Sobald Nia nicht mehr in seiner unmittelbaren Nähe war, wurde er rastlos. Seit Jahren war er es gewohnt, immer bei ihr zu sein – egal ob bewusst oder unbewusst. Es sah ihr gar nicht ähnlich, dass sie einfach aufstand und ging. Schon gar nicht, nachdem Nia ihre beiden Huans so zurechtgewiesen hatte! Ihre Kritik war mehr als berechtigt gewesen, aber dennoch wollten die beiden jungen Männer auf Teufel komm raus nicht darüber reden. Eher hätten sie sich gegenseitig zerfleischt oder schlicht und ergreifend die Zunge abgebissen! Keiner traute dem Anderen oder wollte gar miteinander kommunizieren.
Es war bereits mehr als eine Stunde vergangen und es war immer noch keine Spur von Nia zu entdecken. Was, wenn sie in die Klauen von Anita oder Tonia gelangt war? So hießen doch die beiden Hexen aus der Gerüchteküche, oder? Nicht, dass sie ihr den Sieg streitig machen und sich an ihr rächen wollten! Kalter Schweiß perlte Cedric bei diesem Gedanken von der Stirn. Er hatte sie doch nicht all die Zeit beschützt, damit sie jetzt Opfer einer gefährlichen Intrige dieser Mädchen werden konnte? Ohne zu überlegen stürzte er aus dem Raum und hinterließ einen seufzenden Salvatore.
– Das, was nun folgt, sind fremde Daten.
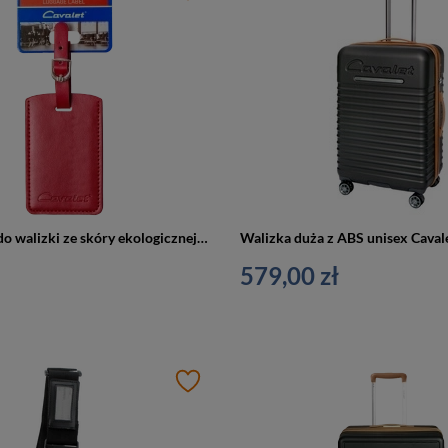
Identyfikator do walizki ze skóry ekologicznej unisex Cavalet Dalby zawieszka czerwony
579,00 zł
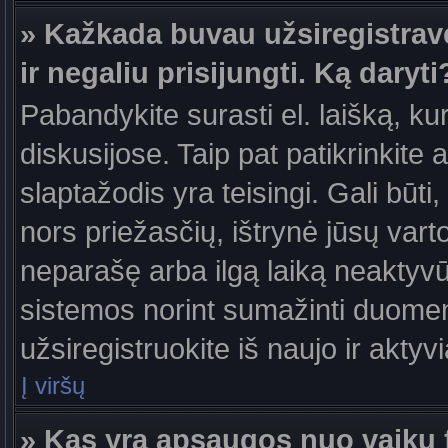
» Kažkada buvau užsiregistravęs
ir negaliu prisijungti. Ką daryti
Pabandykite surasti el. laišką, ku
diskusijose. Taip pat patikrinkite a
slaptažodis yra teisingi. Gali būti
nors priežasčių, ištrynė jūsų var
neparašę arba ilgą laiką neaktyvūs
sistemos norint sumažinti duomen
užsiregistruokite iš naujo ir aktyv
Į viršų
» Kas yra apsaugos nuo vaikų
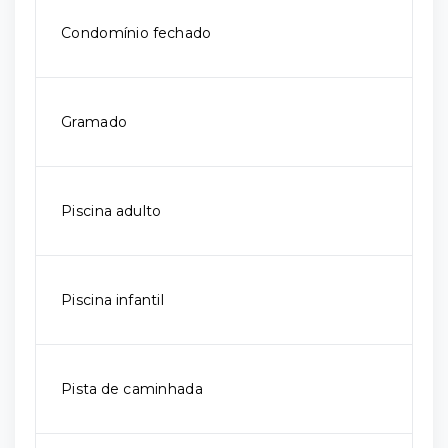
Condomínio fechado
Gramado
Piscina adulto
Piscina infantil
Pista de caminhada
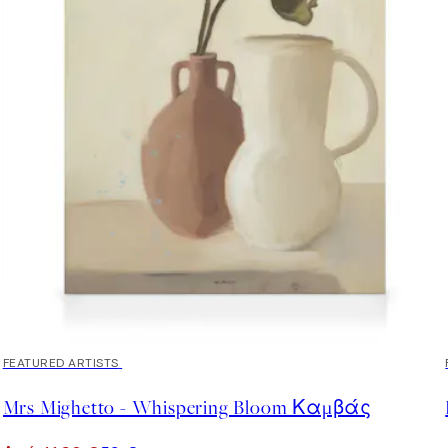
30%*
FEATURED ARTISTS
Mrs Mighetto - Whispering Bloom Καμβάς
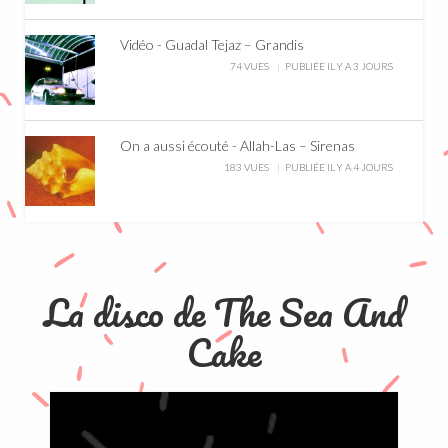
Vidéo - Guadal Tejaz – Grandis
74 VUES
PUBLIÉE IL Y A 3 JOURS
On a aussi écouté - Allah-Las – Sirenas
183 VUES
PUBLIÉE IL Y A 4 JOURS
La disco de The Sea And
Cake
"Die Jugend von heute...", murmelte er und lachte über seinen eigenen Witz, während er eine Seite seines Buches umblätterte. Er hatte keinen Grund zur Eile. Noch verlief alles wunderbar nach Plan...
Auf dem Gang rannte er eine Schülerin im wahrsten Sinne des Wortes über den Haufen. Seine schiere Größe hatte sie einfach überrollt. Als er sich etwas angefressen und leicht besorgt umdrehte, erkannte er Anita, die sich wieder aufrappelte. Vorsichtig klopfte sie ihren Rock aus und verschränkte die Arme. "Bist du ein Yeti, oder was trampelst du hier so herum und killst fast andere Leute?", forderte sie ihn heraus. Cedric hasste Menschen. Aber die holde Weiblichkeit stellte die Krönung dar. Bislang hatte er sämtliche Interaktionen wunderbar vermieden, aber hier gab es wohl kein Entkommen. Innerlich fiel ihm ein Stein vom Herzen, Anita zu sehen... Das bedeutete zumindest, dass sie sich nicht an Nia vergriffen hatten... Oder aber bereits damit fertig waren.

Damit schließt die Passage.